== Work order ==
Your reply should be a single number, the count of lines in the records that contain "plat".

== Dataset ==

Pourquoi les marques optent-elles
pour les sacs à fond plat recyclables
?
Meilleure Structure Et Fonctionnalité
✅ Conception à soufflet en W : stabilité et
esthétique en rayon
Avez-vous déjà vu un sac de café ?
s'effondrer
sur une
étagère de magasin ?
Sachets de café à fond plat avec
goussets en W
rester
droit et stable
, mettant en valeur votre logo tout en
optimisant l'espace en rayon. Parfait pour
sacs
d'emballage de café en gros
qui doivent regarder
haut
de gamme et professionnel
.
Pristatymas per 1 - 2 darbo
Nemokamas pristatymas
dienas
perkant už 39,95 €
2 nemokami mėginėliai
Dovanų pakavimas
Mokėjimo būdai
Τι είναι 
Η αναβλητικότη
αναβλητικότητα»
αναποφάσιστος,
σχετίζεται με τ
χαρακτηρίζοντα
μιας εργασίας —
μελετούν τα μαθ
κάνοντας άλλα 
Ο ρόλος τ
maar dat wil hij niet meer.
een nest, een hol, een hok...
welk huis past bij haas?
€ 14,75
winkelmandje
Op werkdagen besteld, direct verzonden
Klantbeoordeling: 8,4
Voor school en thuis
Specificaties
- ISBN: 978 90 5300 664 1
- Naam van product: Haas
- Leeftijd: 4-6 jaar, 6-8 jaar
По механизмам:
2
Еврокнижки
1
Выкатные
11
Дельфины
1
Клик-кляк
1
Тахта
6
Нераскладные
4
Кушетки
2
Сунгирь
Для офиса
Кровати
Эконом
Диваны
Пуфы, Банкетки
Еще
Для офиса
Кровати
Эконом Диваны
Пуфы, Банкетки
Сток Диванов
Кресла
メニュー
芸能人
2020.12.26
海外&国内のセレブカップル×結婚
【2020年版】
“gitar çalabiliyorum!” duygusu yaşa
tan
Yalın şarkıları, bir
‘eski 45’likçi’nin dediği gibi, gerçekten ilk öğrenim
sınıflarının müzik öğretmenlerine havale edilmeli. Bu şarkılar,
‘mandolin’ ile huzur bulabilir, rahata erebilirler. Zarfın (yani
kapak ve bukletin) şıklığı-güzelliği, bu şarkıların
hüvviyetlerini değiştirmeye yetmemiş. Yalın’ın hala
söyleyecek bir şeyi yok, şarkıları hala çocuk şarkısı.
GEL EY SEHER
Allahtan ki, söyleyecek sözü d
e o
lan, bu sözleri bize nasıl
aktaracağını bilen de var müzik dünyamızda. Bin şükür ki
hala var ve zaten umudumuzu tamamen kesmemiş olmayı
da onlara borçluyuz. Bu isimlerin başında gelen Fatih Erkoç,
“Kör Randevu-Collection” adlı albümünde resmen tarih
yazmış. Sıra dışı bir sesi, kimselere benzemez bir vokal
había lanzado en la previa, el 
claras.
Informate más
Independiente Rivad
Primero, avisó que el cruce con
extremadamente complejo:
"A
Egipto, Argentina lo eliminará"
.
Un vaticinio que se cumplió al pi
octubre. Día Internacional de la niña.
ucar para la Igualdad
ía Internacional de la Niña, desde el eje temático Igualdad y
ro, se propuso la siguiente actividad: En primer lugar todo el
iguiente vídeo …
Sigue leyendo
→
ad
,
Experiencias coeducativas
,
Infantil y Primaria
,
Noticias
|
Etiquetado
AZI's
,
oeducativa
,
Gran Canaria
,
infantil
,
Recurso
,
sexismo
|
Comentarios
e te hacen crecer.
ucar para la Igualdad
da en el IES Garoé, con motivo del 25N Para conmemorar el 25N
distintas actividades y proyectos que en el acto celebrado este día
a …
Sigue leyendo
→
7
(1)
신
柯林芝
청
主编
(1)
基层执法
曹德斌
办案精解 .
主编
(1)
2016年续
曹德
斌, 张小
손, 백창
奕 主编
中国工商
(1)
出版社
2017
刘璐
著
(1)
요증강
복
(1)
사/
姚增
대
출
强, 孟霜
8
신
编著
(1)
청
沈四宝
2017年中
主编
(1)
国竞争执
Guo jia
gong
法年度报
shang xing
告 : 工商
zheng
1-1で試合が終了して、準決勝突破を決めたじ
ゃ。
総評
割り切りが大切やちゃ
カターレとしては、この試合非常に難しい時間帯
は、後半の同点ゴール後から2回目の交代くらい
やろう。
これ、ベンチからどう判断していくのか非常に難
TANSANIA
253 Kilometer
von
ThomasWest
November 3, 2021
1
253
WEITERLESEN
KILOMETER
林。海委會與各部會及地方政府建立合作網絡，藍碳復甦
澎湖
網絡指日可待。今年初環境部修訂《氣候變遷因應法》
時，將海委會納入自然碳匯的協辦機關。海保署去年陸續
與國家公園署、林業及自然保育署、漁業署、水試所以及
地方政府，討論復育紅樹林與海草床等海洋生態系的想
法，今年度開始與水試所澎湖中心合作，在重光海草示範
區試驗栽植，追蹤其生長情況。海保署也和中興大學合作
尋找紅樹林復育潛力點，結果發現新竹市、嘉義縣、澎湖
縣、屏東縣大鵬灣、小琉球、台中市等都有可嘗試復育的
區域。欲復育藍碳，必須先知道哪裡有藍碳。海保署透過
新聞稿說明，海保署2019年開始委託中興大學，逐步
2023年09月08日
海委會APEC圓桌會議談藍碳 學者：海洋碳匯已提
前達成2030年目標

== Task output ==
2